By Suzanne Herel
PJM’s solution-based distribution factor cost allocation method is inappropriate in certain situations and an alternative scheme should be developed, the majority of commenters told FERC as the comment period on the issue closed last week (EL15-95).
FERC called for an inquiry in November in response to complaints over the cost allocation for two transmission projects: a stability fix for New Jersey’s Artificial Island nuclear complex and the Bergen-Linden Corridor upgrade.
Of 10 filings, only two, from Public Service Electric and Gas and the PJM Transmission Owners, defended the status quo, echoing their testimony at a Jan. 12 technical conference on the issue. (See DFAX: ‘Poison Pill’ or ‘Best Method’ of Cost Allocation?)
FERC posed two questions: Is there a definable category of projects for which the DFAX cost allocation method might not be appropriate, and could a fair approach be developed for those occasions?
“Cost causation is the gold standard for allocation of new transmission projects,” wrote Hudson Transmission Partners and Neptune Regional Transmission System.
“When an analytical methodology hits the boundaries of its usefulness (and every model has such bounds), it starts to kick out unreasonable results,” they said. “The solution-based DFAX cost allocations for the New Jersey projects and for Artificial Island are jarring in their unreasonableness.”
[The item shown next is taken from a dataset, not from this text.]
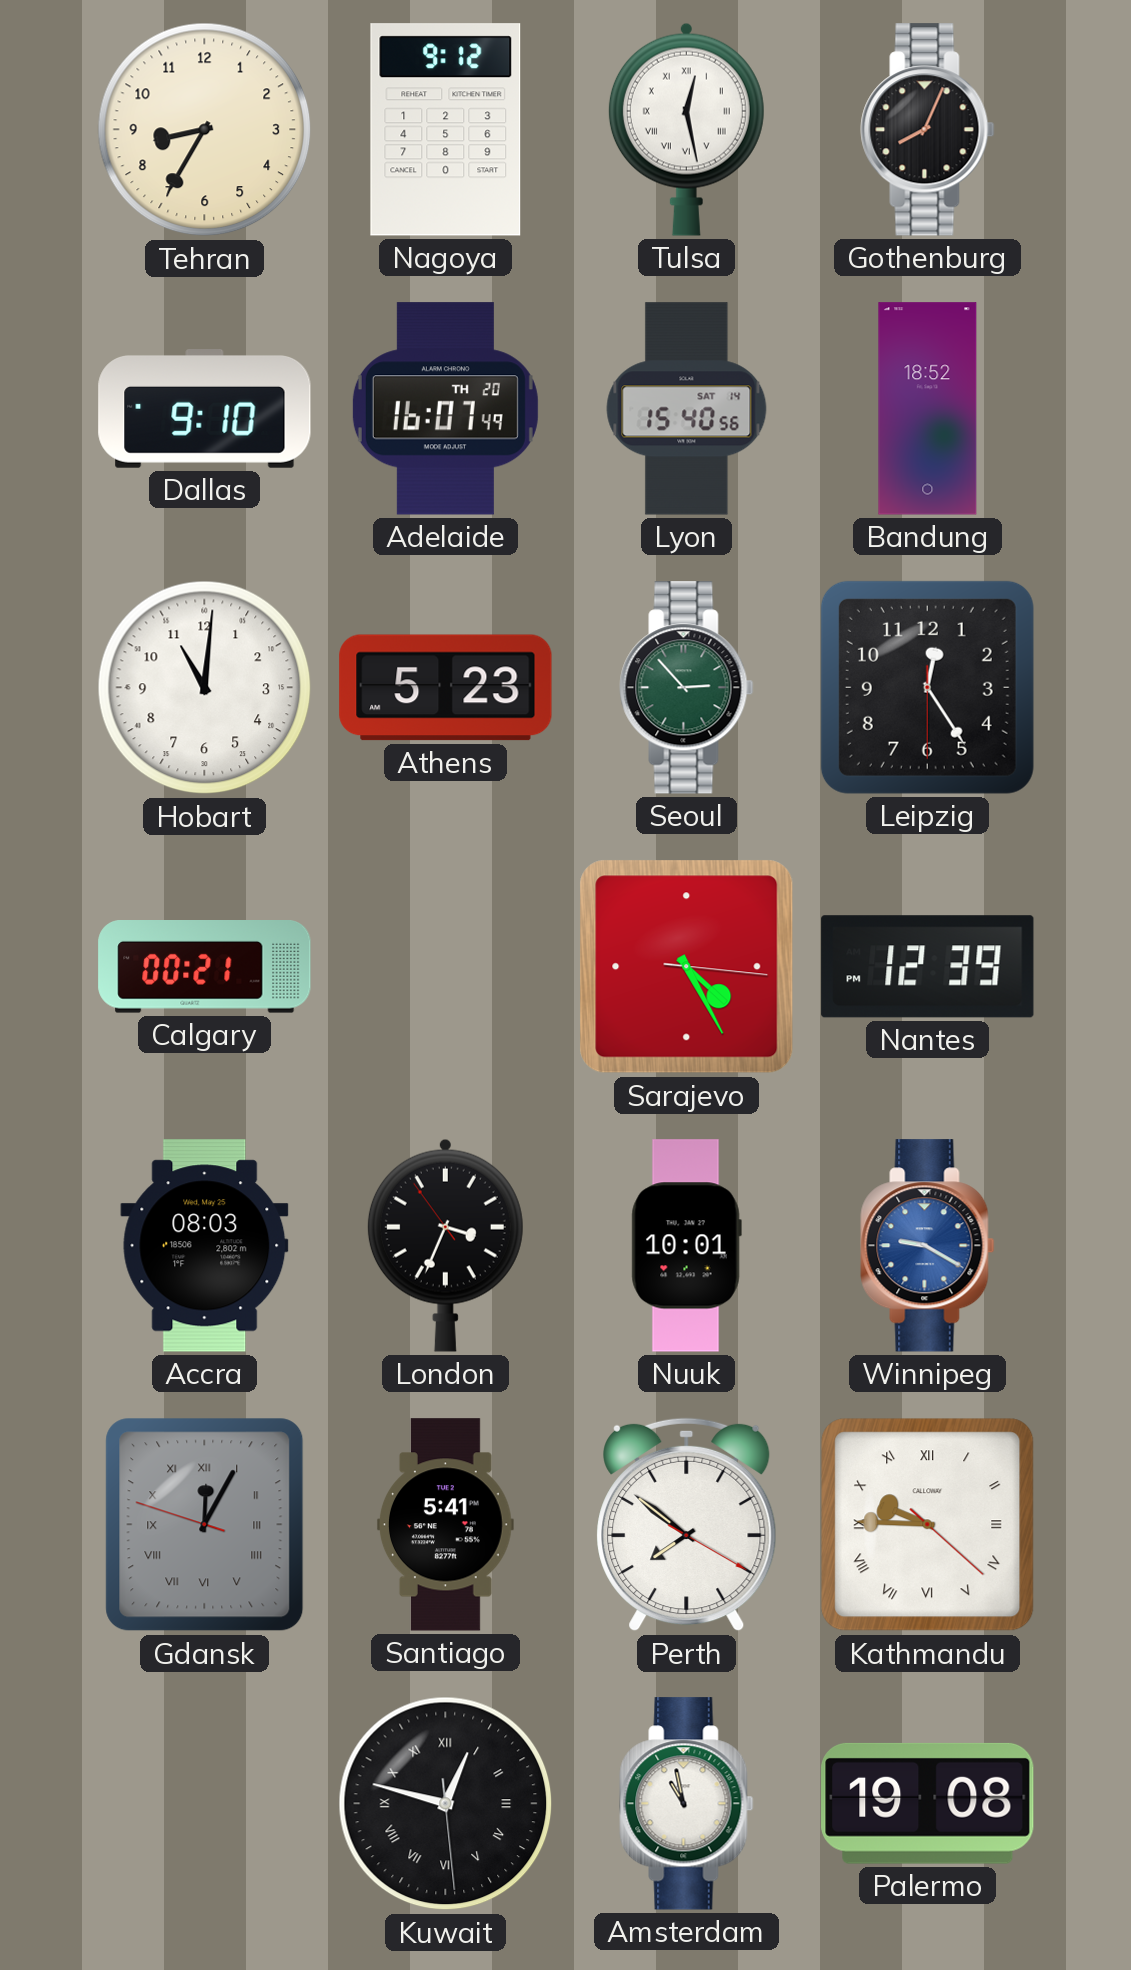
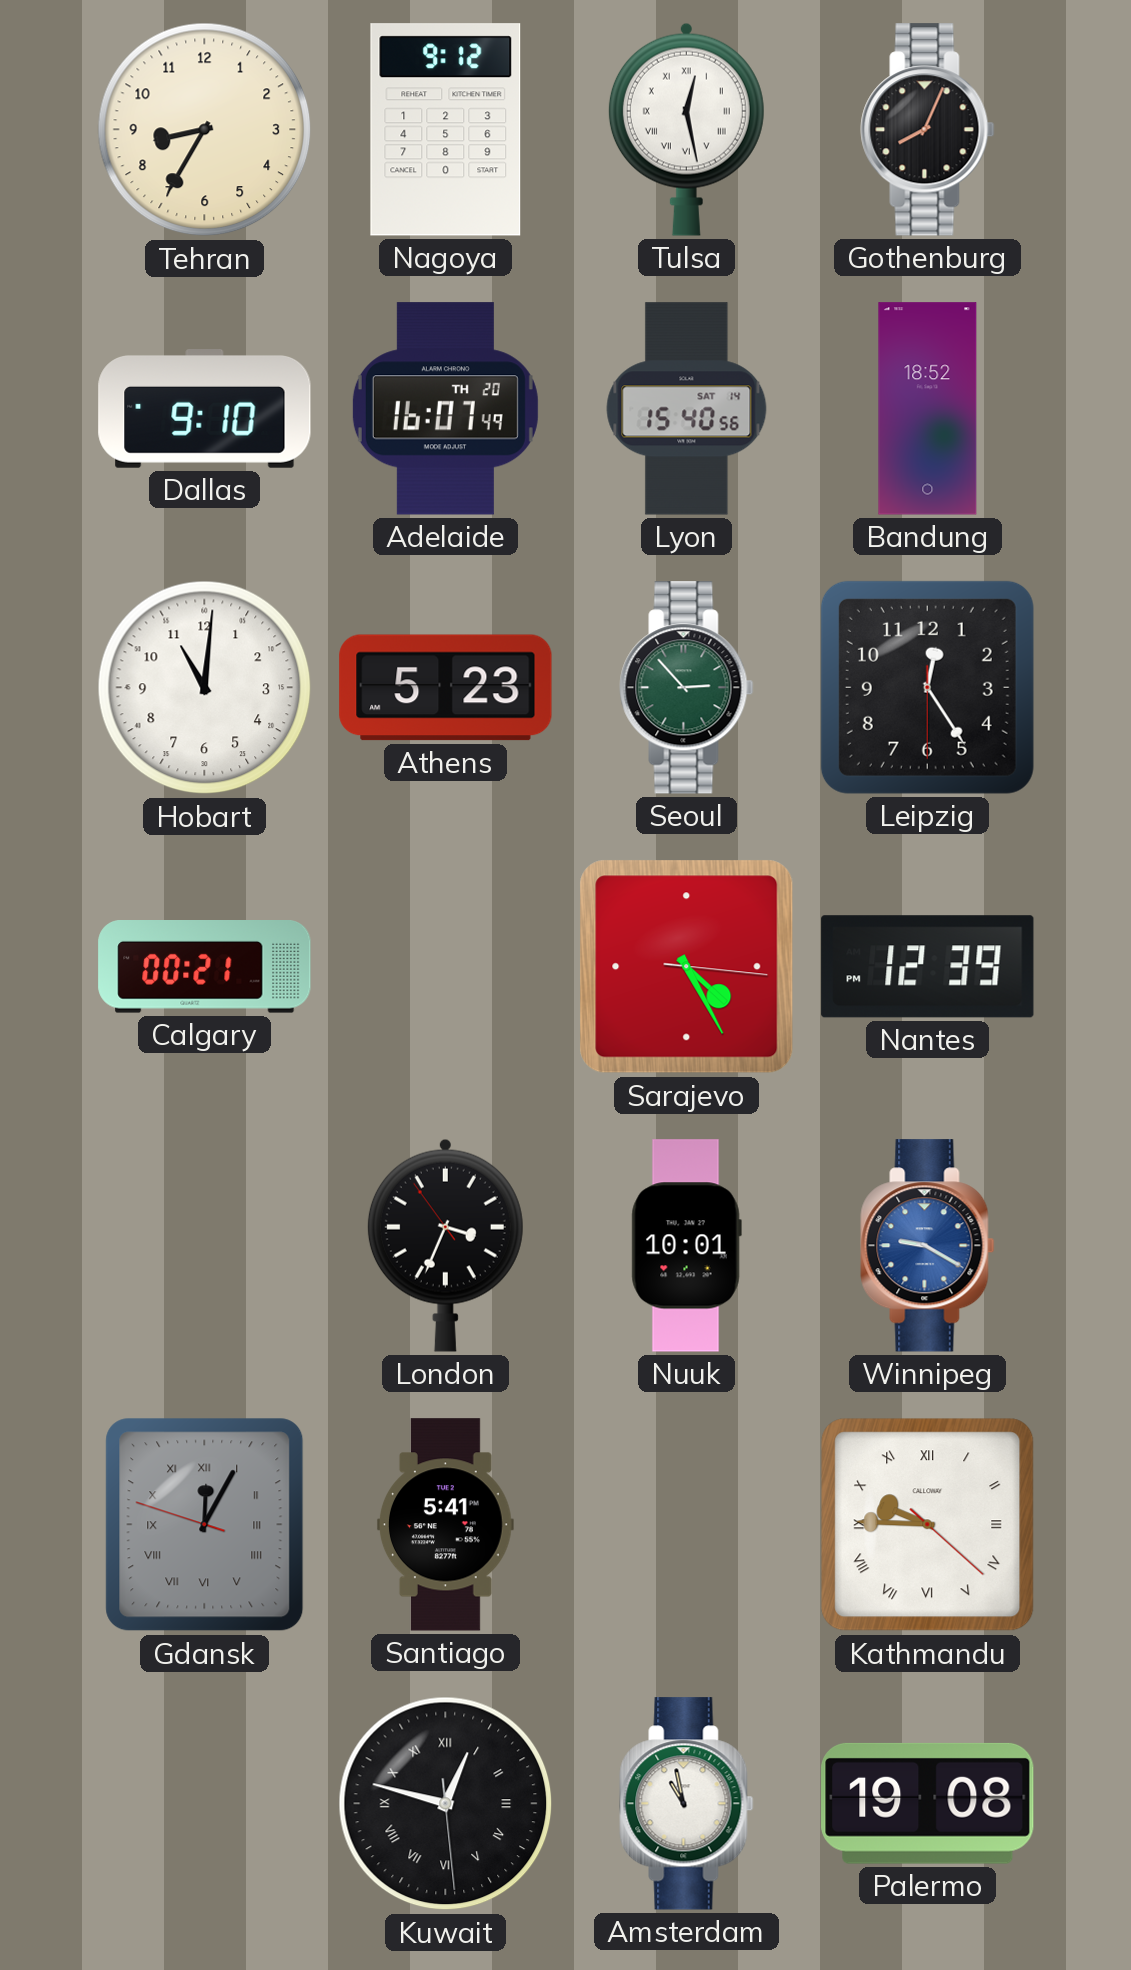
Accra: 08:03 -> none
Perth: 7:51 -> none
PSE&G disagreed, saying the evidence “does not provide any basis for identifying one or more categories of [Regional Transmission Expansion Plan] projects for which the current solution-based DFAX cost allocation methodology does not provide a just and reasonable methodology for allocating costs commensurate with benefits. To the contrary, the cost allocation for each of the projects at issue in the underlying dockets is supported by the existing record.”
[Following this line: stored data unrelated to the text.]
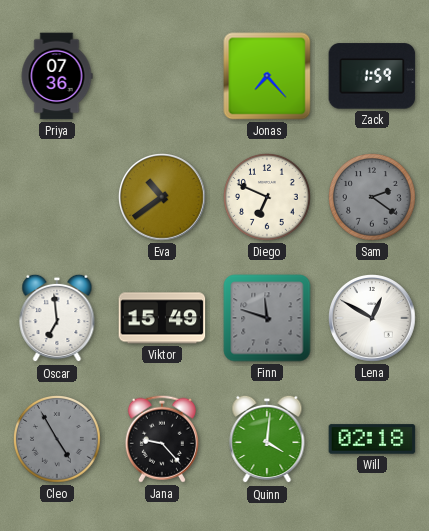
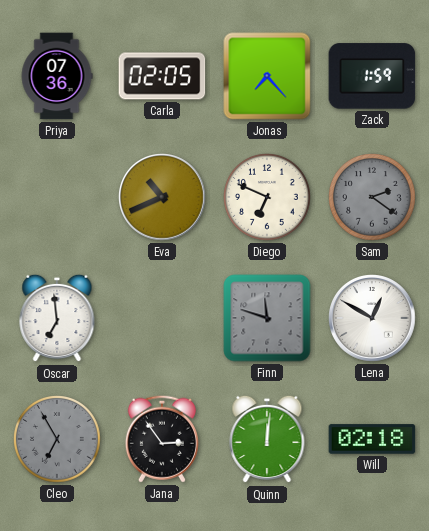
Carla: none -> 02:05
Eva: 10:39 -> 10:41
Viktor: 15:49 -> none
Cleo: 4:55 -> 6:55
Jana: 9:23 -> 2:54
Quinn: 4:01 -> 12:01
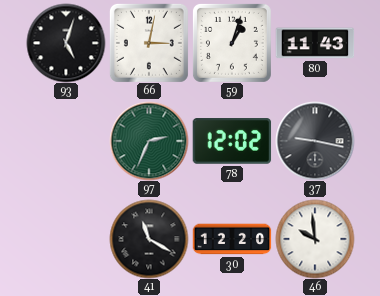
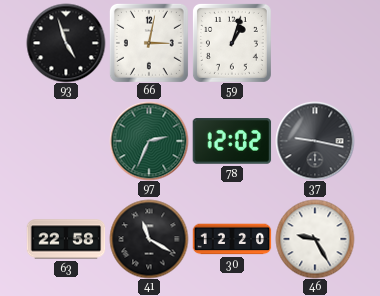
93: 5:03 -> 4:57
80: 11:43 -> none
63: none -> 22:58
46: 9:59 -> 9:25
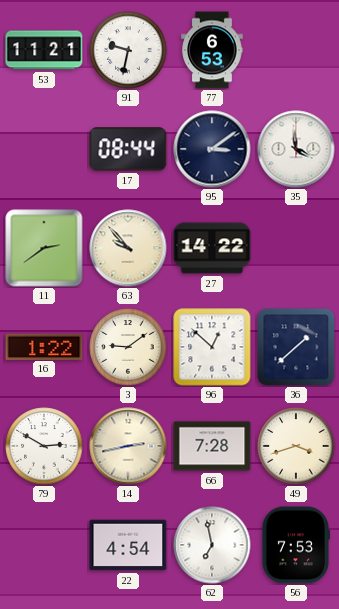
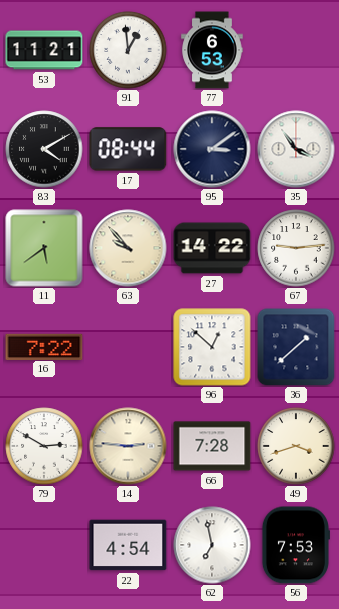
91: 9:32 -> 12:59
83: none -> 4:10
35: 3:59 -> 3:54
11: 2:39 -> 5:39
67: none -> 9:14
16: 1:22 -> 7:22
3: 9:09 -> none
14: 2:43 -> 2:46
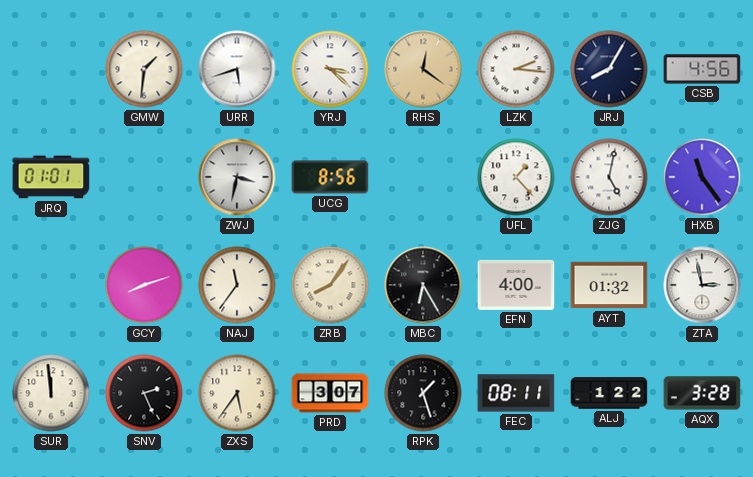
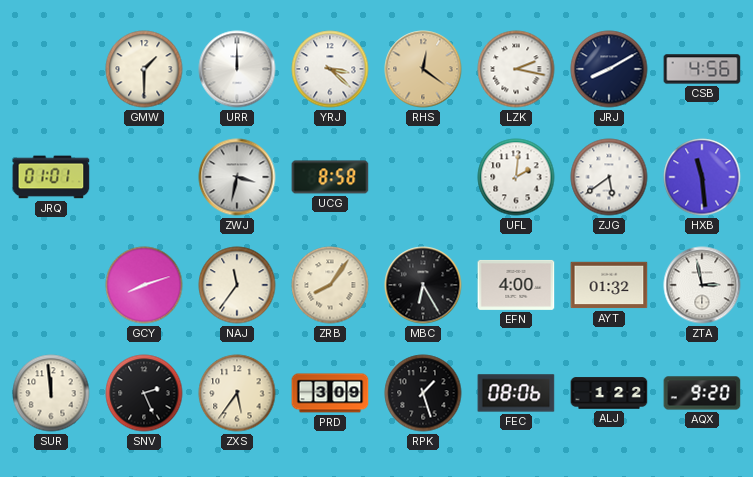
GMW: 1:31 -> 1:30
URR: 5:42 -> 12:00
LZK: 2:16 -> 2:17
JRJ: 8:05 -> 8:10
UCG: 8:56 -> 8:58
UFL: 1:23 -> 2:01
ZJG: 5:02 -> 5:39
HXB: 11:24 -> 11:29
PRD: 3:07 -> 3:09
FEC: 08:11 -> 08:06
AQX: 3:28 -> 9:20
The transmission owners’ group concurred.
“Solution-based DFAX provides a just and reasonable measure of benefits from relative use over time for the vast majority of reliability projects in PJM,” the TOs wrote.
The remaining commenters said that DFAX should not be used to assign cost for projects not driven by flow-based issues, such as the stability fix at Artificial Island.
“The commission should direct PJM to modify the DFAX methodology to include load zone counterflow impacts in determining load zone impacts on that studied facility, to consider whether a project’s need is driven by flow-based issues, and to eliminate discriminatory post-analysis exceptions including the de minimis threshold,” wrote ITC Mid-Atlantic.
Wrote Consolidated Edison: “The record here, as developed at the technical conference, establishes that there is no rational relationship between energy flows and the intended benefits of non-overload projects.”
The Delaware Public Service Commission, together with the Maryland Public Service Commission, Delaware Division of Public Advocate and the Maryland Office of People’s Counsel, asked FERC to determine that stability-driven projects constitute a definable category for which the DFAX method should not be used.
Similarly, Old Dominion Electric Cooperative asked FERC to direct PJM to use an alternative cost allocation method for projects designed to address generator stability problems.
Weighing in with similar concerns were Linden VFT, the New York Power Authority and the Easton Utilities Commission.